16 The inclination and longitude of the ascending node locate the orientation of the orbital plane holding the ellipse in relation to the reference plane, which is usually the ecliptic. The argument of the periapsis locates the orientation of the orbit’s major axis in the orbital plane. Finally, the mean anomaly at epoch fixes the position of the planet in its orbit at one time. (If that position is known, the dynamics of gravitation theory can be used to determine its position at other times.)
17 Our moon’s motion is greatly perturbed so that this approach is less successful for it, and other methods are used in the historically troublesome lunar theory. See Brown (1896, p. 66).
18 Or so Airy (1884, p. 113) reported.
19 The continuation of this episode, including Einstein’s successful account of the motion of Mercury, is discussed further in the chapters on inference to the best explanation.
20 For further discussion of these harmonic components, see Shureman (1958, pp. 39–48).
21 Amplitude is measured in feet, phase in degrees, and speed in degrees per hour. Source: http://tidesandcurrents.noaa.gov/data_menu.shtml?stn=8575512%20Annapolis,%20MD&type=Harmonic%20Constituents.

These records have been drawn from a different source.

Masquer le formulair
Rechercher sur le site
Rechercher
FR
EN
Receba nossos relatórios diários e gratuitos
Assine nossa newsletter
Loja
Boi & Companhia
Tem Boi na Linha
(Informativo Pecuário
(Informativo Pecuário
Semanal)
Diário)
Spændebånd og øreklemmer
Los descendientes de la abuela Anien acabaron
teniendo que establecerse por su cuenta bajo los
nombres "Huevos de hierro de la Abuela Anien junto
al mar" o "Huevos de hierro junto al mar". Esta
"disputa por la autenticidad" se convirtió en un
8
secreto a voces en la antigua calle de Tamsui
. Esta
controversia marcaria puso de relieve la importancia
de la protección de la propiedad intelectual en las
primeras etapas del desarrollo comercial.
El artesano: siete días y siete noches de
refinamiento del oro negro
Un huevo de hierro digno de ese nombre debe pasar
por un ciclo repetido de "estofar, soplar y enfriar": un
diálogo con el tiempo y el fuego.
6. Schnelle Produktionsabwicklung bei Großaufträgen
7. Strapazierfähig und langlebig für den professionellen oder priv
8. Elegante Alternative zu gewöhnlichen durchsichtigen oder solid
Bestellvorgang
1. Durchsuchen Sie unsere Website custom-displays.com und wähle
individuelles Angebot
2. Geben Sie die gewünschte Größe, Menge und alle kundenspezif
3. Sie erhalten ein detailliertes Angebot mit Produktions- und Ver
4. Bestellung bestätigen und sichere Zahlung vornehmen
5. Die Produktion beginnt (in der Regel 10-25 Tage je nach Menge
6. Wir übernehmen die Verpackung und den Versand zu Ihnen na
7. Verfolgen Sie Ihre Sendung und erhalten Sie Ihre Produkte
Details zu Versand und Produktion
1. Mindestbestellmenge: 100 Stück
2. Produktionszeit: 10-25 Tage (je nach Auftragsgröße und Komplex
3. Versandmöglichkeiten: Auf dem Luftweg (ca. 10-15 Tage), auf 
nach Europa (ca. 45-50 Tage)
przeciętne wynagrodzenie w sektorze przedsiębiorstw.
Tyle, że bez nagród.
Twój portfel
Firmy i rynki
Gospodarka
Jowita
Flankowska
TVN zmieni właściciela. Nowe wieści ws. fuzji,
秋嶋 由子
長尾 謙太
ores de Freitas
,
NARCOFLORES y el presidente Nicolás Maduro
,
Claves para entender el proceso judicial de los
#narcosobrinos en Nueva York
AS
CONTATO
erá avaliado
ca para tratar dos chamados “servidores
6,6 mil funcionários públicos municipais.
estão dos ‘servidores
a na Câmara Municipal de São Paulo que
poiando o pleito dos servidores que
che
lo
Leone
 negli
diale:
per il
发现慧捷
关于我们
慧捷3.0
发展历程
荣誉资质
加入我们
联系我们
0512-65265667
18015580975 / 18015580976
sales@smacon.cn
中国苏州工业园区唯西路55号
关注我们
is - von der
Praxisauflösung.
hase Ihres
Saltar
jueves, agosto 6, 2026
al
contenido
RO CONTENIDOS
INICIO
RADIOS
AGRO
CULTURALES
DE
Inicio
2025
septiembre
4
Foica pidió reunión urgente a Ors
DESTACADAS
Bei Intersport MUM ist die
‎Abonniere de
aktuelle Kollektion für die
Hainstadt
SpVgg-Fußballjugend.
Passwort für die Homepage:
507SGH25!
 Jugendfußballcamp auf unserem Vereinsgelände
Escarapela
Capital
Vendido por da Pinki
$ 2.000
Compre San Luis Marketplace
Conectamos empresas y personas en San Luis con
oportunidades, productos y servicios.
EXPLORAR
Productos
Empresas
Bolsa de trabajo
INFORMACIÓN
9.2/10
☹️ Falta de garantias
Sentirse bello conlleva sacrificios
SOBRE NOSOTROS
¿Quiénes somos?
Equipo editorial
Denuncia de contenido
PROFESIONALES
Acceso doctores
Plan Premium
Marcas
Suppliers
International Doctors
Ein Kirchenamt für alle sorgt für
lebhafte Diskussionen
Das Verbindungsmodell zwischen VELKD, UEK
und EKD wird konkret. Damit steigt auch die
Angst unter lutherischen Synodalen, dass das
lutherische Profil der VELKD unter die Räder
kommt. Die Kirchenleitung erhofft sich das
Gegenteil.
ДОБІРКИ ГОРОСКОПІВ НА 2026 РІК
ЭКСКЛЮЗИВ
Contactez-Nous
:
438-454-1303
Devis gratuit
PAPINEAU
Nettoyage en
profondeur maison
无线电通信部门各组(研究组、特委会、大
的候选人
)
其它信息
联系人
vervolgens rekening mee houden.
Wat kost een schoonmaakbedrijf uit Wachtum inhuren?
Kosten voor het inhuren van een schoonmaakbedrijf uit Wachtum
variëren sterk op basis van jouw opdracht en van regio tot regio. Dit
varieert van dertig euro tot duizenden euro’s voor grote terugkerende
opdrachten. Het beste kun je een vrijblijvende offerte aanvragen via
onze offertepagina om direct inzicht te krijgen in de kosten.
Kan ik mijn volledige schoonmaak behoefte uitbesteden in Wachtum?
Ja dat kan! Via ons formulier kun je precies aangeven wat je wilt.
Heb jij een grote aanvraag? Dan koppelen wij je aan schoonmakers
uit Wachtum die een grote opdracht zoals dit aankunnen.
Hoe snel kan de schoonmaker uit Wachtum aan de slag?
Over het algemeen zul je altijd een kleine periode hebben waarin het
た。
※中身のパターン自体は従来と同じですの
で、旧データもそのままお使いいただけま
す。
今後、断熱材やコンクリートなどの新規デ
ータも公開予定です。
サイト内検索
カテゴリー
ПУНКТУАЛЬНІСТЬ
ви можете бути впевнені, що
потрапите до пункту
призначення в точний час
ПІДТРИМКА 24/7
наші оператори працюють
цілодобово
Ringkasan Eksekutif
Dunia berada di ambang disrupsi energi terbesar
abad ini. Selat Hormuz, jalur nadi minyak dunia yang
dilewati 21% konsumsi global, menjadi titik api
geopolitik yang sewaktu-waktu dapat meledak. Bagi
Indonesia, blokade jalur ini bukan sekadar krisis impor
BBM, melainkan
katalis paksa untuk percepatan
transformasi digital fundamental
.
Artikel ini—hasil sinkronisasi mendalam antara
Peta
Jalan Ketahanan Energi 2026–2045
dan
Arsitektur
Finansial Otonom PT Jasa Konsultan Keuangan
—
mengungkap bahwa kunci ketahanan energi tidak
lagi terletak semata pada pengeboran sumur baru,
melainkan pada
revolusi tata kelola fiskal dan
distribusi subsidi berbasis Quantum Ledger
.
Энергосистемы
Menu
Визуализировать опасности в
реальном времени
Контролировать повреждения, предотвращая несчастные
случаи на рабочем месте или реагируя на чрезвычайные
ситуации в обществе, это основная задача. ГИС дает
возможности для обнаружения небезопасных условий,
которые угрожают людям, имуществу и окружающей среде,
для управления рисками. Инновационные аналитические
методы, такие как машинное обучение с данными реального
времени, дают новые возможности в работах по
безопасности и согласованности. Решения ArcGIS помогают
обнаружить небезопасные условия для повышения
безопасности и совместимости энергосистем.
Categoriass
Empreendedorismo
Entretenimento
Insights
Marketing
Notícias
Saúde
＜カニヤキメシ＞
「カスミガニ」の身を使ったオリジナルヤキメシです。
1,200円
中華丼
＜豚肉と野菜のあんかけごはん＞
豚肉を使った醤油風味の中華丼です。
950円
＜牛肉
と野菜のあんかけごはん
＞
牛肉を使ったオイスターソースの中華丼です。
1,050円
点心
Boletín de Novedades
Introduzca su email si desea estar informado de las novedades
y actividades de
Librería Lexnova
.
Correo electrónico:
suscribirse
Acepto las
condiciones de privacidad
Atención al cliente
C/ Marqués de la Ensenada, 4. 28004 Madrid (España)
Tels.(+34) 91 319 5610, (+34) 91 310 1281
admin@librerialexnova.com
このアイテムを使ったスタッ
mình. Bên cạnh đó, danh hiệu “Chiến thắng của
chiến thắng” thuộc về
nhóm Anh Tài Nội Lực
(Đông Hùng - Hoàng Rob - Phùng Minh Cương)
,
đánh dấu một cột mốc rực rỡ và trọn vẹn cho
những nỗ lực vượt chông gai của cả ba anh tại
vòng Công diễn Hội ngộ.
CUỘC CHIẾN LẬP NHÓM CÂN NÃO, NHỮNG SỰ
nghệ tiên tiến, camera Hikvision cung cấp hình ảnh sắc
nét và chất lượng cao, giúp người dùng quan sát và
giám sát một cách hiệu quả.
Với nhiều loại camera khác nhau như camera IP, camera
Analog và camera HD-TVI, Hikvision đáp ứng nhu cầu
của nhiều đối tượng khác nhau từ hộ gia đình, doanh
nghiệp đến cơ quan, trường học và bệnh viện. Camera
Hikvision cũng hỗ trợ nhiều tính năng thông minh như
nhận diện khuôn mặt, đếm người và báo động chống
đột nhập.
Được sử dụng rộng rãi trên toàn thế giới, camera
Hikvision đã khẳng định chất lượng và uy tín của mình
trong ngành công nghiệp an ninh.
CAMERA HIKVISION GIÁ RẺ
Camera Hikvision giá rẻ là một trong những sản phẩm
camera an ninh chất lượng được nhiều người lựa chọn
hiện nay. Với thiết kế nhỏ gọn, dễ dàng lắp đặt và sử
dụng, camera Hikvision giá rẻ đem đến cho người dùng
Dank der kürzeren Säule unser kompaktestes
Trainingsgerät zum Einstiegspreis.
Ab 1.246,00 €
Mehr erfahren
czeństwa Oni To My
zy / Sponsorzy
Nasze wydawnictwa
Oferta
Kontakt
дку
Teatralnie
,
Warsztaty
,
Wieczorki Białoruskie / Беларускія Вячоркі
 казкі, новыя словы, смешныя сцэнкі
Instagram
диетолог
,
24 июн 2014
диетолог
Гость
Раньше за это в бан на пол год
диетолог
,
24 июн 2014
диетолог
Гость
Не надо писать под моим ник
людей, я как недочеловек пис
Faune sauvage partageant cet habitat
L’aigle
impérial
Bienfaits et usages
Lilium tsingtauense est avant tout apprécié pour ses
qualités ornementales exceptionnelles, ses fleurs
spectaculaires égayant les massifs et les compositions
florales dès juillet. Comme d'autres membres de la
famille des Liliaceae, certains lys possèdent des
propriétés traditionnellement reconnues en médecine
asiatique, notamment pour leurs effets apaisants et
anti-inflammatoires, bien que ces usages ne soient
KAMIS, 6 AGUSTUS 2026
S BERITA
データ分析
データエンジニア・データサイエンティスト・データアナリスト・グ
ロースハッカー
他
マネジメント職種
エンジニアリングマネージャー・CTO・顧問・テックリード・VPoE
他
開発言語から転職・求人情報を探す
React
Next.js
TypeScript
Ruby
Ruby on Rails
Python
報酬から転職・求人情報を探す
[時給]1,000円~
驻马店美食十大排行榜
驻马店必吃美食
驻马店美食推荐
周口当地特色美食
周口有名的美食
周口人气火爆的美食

Accessed August 10, 2012.
22 The height predicted is above MLLW = mean lower low water. Source: http://tidesandcurrents.noaa.gov/noaatidepredictions/NOAATidesFacade.jsp?timeZone=2&dataUnits=1&datum=MLLW&timeUnits=2&interval=6&Threshold=greaterthanequal&thresholdvalue=&format=Submit&Stationid=8575512&&bmon=08&bday=07&byear=2014&edate=&timelength=weekly. Accessed 10 August 2012.